DCS methods development overview

DESCRIPTION

The DCS System Developer's Kit is a tool for writing customized functions, converting raw DCS platform data to engineering units. It includes the DCS library, DCS header files and the man pages. Developer is supposed to create several text files which are then used to generate the dcsproc function with the dcsmake command (see below). This function is, typically, applied on the third step of DCS data processing, after data is ingested with dcsin and earth located with dcsloc TeraScan functions.

The DCS system consists of the following components that have to be created/updated by user:

DCS database:

the dcs_data database text file with the date-dependent platform information that can be used by conversion functions and also for reporting.

Configuration files:

methods.list - the list of methods (i.e. the conversion algorithms) supplied by the user.

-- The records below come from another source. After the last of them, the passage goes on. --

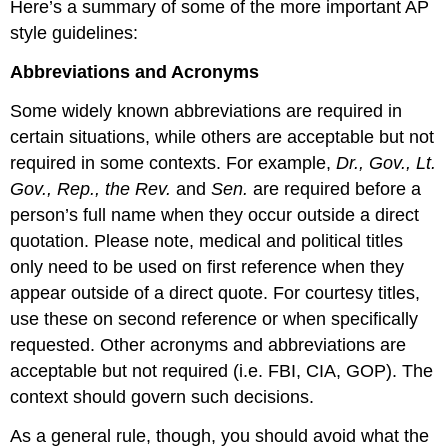
Here’s a summary of some of the more important AP
style guidelines:
Abbreviations and Acronyms
Some widely known abbreviations are required in
certain situations, while others are acceptable but not
required in some contexts. For example,
Dr., Gov., Lt.
Gov., Rep., the Rev.
and
Sen.
are required before a
person’s full name when they occur outside a direct
quotation. Please note, medical and political titles
only need to be used on first reference when they
appear outside of a direct quote. For courtesy titles,
use these on second reference or when specifically
requested. Other acronyms and abbreviations are
acceptable but not required (i.e. FBI, CIA, GOP). The
context should govern such decisions.
As a general rule, though, you should avoid what the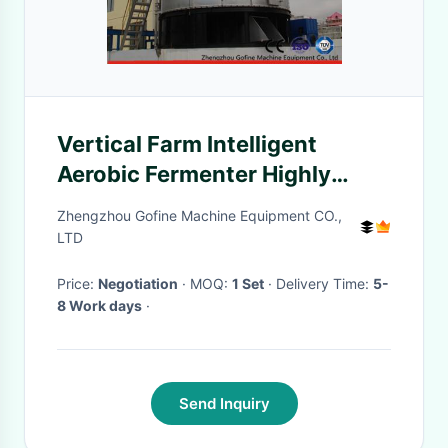
Vertical Farm Intelligent
Aerobic Fermenter Highly
Efficient Convenient
Zhengzhou Gofine Machine Equipment CO.,
Maintenance
LTD
Price:
Negotiation
· MOQ:
1 Set
· Delivery Time:
5-
8 Work days
·
Send Inquiry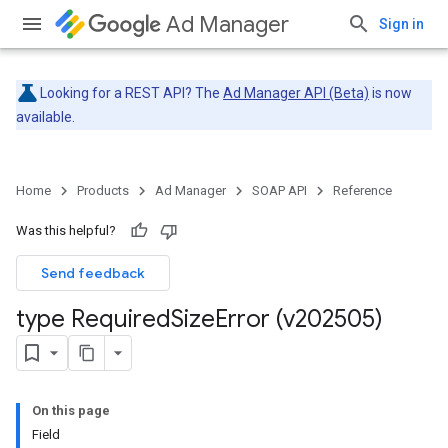
Ad Manager
Sign in
Looking for a REST API? The
Ad Manager API (Beta)
is now
available.
Home
Products
Ad Manager
SOAP API
Reference
Was this helpful?
Send feedback
type Required
Size
Error (v202505)
On this page
Field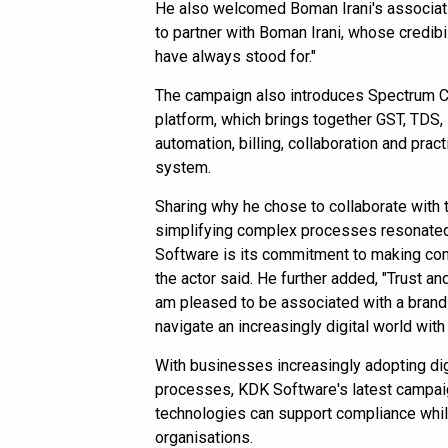
He also welcomed Boman Irani's associati
to partner with Boman Irani, whose credibili
have always stood for."
The campaign also introduces Spectrum C
platform, which brings together GST, TDS,
automation, billing, collaboration and pr
system.
Sharing why he chose to collaborate with 
simplifying complex processes resonated
Software is its commitment to making co
the actor said. He further added, "Trust and
am pleased to be associated with a brand
navigate an increasingly digital world with
With businesses increasingly adopting digi
processes, KDK Software's latest campaig
technologies can support compliance while
organisations.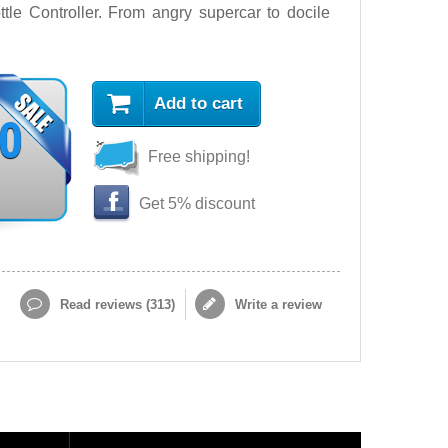
tle Controller. From angry supercar to docile
Add to cart
90
Free shipping!
Get 5% discount
Read reviews (
313
)
Write a review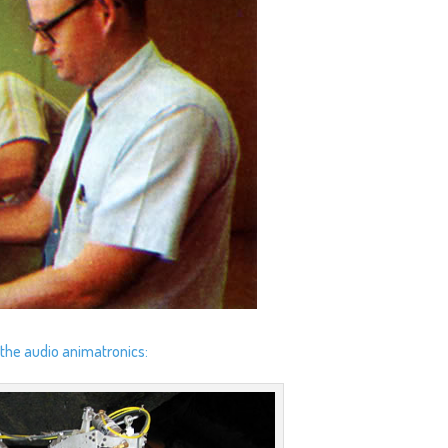
 the audio animatronics:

outfields.list - the list of the output variables, computed by conversion algorithms and saved to the output dataset.

Method files:

the variable number of *.c files containing conversion algorithms with the same names as the ones specified in methods.list file.

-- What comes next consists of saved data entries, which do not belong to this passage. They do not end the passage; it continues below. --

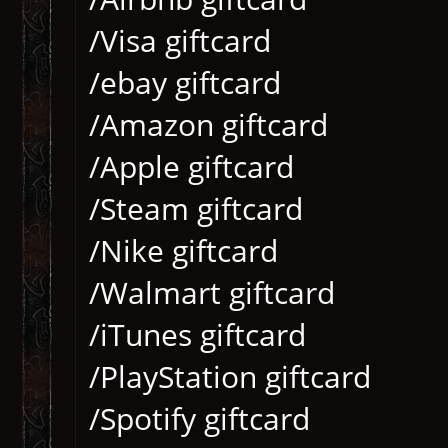
/Visa giftcard
/ebay giftcard
/Amazon giftcard
/Apple giftcard
/Steam giftcard
/Nike giftcard
/Walmart giftcard
/iTunes giftcard
/PlayStation giftcard
/Spotify giftcard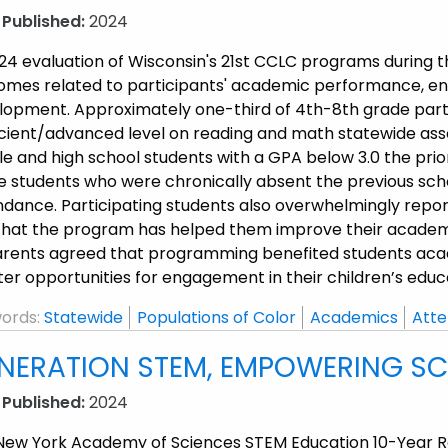
 Published:
2024
24 evaluation of Wisconsin's 21st CCLC programs during t
omes related to participants' academic performance, enga
lopment. Approximately one-third of 4th-8th grade part
icient/advanced level on reading and math statewide ass
e and high school students with a GPA below 3.0 the prio
e students who were chronically absent the previous sch
ndance. Participating students also overwhelmingly repor
hat the program has helped them improve their academic, 
parents agreed that programming benefited students acad
er opportunities for engagement in their children’s educ
ords:
Statewide
Populations of Color
Academics
Atte
NERATION STEM, EMPOWERING SCI
 Published:
2024
New York Academy of Sciences STEM Education 10-Year Repo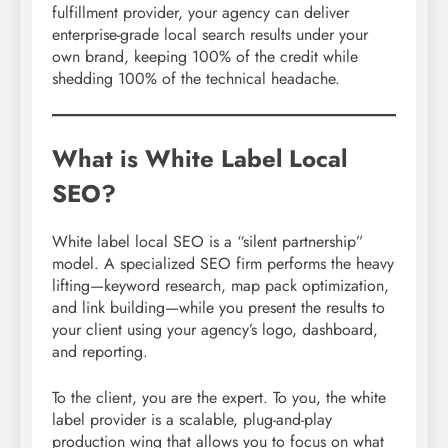
fulfillment provider, your agency can deliver
enterprise-grade local search results under your
own brand, keeping 100% of the credit while
shedding 100% of the technical headache.
What is White Label Local
SEO?
White label local SEO is a “silent partnership”
model. A specialized SEO firm performs the heavy
lifting—keyword research, map pack optimization,
and link building—while you present the results to
your client using your agency’s logo, dashboard,
and reporting.
To the client, you are the expert. To you, the white
label provider is a scalable, plug-and-play
production wing that allows you to focus on what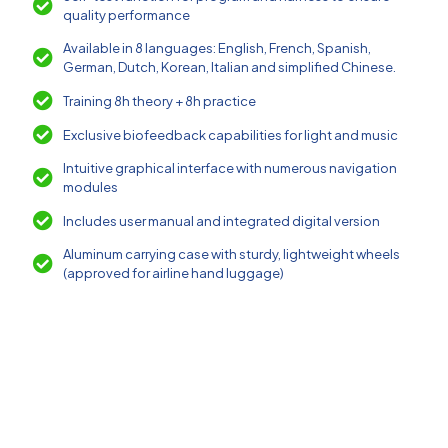
quality performance
Available in 8 languages: English, French, Spanish,
German, Dutch, Korean, Italian and simplified Chinese.
Training 8h theory + 8h practice
Exclusive biofeedback capabilities for light and music
Intuitive graphical interface with numerous navigation
modules
Includes user manual and integrated digital version
Aluminum carrying case with sturdy, lightweight wheels
(approved for airline hand luggage)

Each of these three elements is described in more detail below.

DCS database

DCS database is an ASCII file with the historical (i.e. changing with time) data for each ARGOS platform of interest. Each record has a unique platform_ID and date double key by which the entire database has to be sorted in ascending order. The date key indicates the date when the information stored in this record became effective for the given platform_ID. The following fields are specified in each record in the order described below:

platform - the ARGOS platform ID.

date - effective date in a format yyyymmdd.hhmmss.

method - the name of the conversion algorithm. It has to match one entry in the "methods.list" file.

platform_type - the platform type (e.g. Drifting, Moored, Reference, Land, etc..). Only the first letter of the platform type is saved into the output, so each platform type should start from the unique letter.

site_name - any word, designating the site.

number_of_repetitions - the number of historical blocks in a single ARGOS message. For platform, transmitting no historical data, this value is 1.

group - the group name the platform belongs to. Used for reporting purpose only.

message_length - message length in bytes.

WMO_number - WMO platform number,

GTS_message_number - GTS message number,

constants_list - the list of platform and date - specific parameters required in computations. They can be parsed out of the record in the run-time by the conversion functions.

NOTE: no spaces are allowed in the string fields. Underscores should be used to separate the words in field names.

Below is an example of a dcs_data record file:

7350 19880101.1230 method_1 Land Sofia 2 Antarctic 12 95724 3 -30 -5 900 8.52 .0252

where platform_id=7350, effective_date/time=1988/01/01 02:25:00, method=method_1, platform_type=Land, site_name=Sofia, number_of_repetitions=2, group=Arctic, message_length=12 bytes, WMO_number=95724, GTS_message_number=3, platform_parameters=-30,-5,900,8.52,0.0252.

Configuration Files

methods.list file contains the variable number of entries looking like

METHOD( "<DBase Method Name>" , <Conversion Function Name>)

Each entry maps the method field in the dcs_data file record into the name of the corresponding conversion algorithm written by the developer.

The entry

METHOD("Ocean01", ocean01)

for example, indicates, that the database entry with the Ocean01 method name shall be processed by the user-supplied conversion algorithm that has a name ocean01 and is stored in one of the *.c files. The METHOD is a reserved word.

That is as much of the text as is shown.